My Friday-Saturday drama lineup suddenly felt empty after Age of Youth and The Good Wife said goodbye last week, which no amount of cohabitation hijinks from Cinderella and the Four Knights can solely fill. Hence I checked out the new JTBC drama FantastiC (while I still got spare time in my hands), which at the very least would let me see Ji-soo. Maybe it’s premiere burnout (my slate just looks totally different from a few weeks ago), but this drama didn’t quite captivate me as much as its predecessor AoY did. But it has some potential; and it looks like the K-audience are responding positively, maintaining ratings above 2% on its opening weekend (at 2.2%, 2.4%).

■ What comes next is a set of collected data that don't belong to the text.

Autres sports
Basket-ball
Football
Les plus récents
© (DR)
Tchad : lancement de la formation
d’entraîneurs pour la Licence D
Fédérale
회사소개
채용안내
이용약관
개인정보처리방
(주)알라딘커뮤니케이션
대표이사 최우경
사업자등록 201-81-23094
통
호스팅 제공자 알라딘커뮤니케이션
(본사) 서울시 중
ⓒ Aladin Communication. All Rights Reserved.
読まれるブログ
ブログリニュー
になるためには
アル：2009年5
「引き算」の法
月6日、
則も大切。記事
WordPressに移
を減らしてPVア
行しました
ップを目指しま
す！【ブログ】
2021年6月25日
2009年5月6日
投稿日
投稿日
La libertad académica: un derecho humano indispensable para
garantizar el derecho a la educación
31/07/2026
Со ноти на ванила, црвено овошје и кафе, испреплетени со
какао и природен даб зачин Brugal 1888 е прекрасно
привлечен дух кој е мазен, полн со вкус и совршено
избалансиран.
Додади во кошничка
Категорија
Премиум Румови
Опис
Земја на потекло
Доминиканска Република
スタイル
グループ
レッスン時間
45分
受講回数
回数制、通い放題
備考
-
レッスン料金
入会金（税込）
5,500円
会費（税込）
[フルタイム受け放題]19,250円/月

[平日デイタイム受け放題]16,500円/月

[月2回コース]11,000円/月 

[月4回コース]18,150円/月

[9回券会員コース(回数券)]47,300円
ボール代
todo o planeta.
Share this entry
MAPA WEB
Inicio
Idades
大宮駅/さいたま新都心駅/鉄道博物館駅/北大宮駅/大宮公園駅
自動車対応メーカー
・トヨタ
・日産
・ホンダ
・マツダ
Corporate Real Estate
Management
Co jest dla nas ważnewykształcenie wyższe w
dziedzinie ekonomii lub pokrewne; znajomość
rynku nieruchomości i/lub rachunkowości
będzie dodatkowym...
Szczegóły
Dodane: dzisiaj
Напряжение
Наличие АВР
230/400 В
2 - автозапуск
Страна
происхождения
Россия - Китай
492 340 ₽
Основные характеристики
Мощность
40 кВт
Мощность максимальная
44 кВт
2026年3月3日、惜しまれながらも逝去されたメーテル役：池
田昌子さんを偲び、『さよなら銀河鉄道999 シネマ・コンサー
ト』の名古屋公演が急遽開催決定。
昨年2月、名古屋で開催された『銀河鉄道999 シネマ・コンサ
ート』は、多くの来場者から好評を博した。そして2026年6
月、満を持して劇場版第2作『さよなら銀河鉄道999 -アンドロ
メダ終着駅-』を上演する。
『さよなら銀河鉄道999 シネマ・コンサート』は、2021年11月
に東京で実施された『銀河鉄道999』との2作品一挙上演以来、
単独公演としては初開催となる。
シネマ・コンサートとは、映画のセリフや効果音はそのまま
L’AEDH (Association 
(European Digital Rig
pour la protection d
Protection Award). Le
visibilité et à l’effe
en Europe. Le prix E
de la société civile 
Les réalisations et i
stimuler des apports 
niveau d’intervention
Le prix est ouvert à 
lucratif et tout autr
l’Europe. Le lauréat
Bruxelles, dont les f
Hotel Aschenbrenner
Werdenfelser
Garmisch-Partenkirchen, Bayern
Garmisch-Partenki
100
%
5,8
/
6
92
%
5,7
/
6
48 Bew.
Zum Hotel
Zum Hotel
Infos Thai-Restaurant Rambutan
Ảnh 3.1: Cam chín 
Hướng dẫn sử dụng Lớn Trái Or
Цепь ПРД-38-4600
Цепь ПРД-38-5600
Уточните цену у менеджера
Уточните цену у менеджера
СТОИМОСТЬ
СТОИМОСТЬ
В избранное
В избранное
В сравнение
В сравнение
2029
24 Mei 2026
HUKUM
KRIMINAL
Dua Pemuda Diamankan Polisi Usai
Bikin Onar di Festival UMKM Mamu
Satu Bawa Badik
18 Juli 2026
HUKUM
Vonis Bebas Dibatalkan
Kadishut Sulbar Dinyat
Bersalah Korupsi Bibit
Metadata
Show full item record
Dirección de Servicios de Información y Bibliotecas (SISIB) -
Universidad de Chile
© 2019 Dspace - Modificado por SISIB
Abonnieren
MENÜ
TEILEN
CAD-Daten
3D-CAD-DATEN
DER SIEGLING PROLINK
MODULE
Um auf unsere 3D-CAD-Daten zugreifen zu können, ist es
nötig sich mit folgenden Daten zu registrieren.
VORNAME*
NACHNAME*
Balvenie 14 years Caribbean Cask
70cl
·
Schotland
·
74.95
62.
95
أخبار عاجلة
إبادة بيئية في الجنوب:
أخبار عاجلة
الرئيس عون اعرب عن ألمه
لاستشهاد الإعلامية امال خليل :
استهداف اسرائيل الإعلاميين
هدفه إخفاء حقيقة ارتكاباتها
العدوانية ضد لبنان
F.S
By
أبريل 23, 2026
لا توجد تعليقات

Fantastic (stylized as FantastiC) doesn’t reinvent the wheel with its premise: a love story begins (or continues?) when popular drama writer Lee So-hye (Kim Hyun-joo) reluctantly works with arrogant, “foot-acting” Hallyu star Ryu Hae-sung (Joo Sang-wook) on her latest project. And this may just be her last, from what a supposedly friendly visit to the doctor revealed to her.
This reminds me of yet another cliché-filled ongoing drama Uncontrollably Fond, but I do hope this story takes us on a more positive and fulfilling journey. Coincidentally, new SBS drama Jealousy Incarnate also took on the Big C, yet we still don’t know how far they’re going with that subject. But as far as Fantastic goes, its initial lightheartedness and strong characters can create a different spin on this kind of story.
She’s a workaholic without much of a personal life to speak of, only a strained family relationship and a couple of treasured high school friends. But I love how she’s a confident career woman who takes pride in her work, and a strong individual who may mask everything with sarcasm but is deep inside reflective. He’s a vain celebrity coming back from a successful stint in China, whose only redeeming quality so far is his fondness for his grandmother – even to the point that he does “aegyo” in front of her. They do nothing but clash with each other and plot little revenge schemes behind each other’s backs. And when mature, successful grownups (with hints of a history together) are bent on annoying each other, it will almost always result in falling in love – the K-drama manual says so.
But it’s not all laughs for this show, obviously, especially with *that* problem our heroine is facing. We also see the life of her close friend Baek Seol (Park Shi-yeon), the once-badass popular student who has been reduced to nothing more than a maid (maybe even a puppet) in her in-laws’ household. Being trapped in such a cold and sham of a married life is suffocating and frustrating, and I love how Park Shi-yeon balances her brimming emotions with restraint.
The first two episodes seem to be steady enough, but have not given me anything exciting to latch on to just yet. I’m on a wait-and-see mode for this drama, as there are still many others in the horizon that are about to pilot. Maybe I’ll hold my final judgement until Ji-soo appears to round out the cast. Then we’ll see what kind of journey this drama will take me, and whether it will indeed be “fantastic”.